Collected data
*** Begin section ***

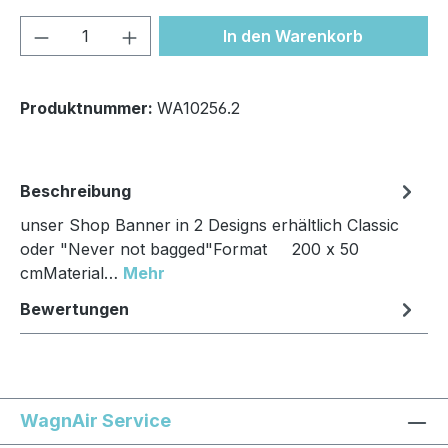
Produkt Anzahl: Gib den gewünschten We
In den Warenkorb
Produktnummer:
WA10256.2
Beschreibung
unser Shop Banner in 2 Designs erhältlich Classic
oder "Never not bagged"Format 200 x 50
cmMaterial…
Mehr
Bewertungen
WagnAir Service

*** End section ***

== Exercise details ==
Exact copy, no pictures: please print the data above once more.

== Output of the exercise ==
Produkt Anzahl: Gib den gewünschten We
In den Warenkorb
Produktnummer:
WA10256.2
Beschreibung
unser Shop Banner in 2 Designs erhältlich Classic
oder "Never not bagged"Format 200 x 50
cmMaterial…
Mehr
Bewertungen
WagnAir Service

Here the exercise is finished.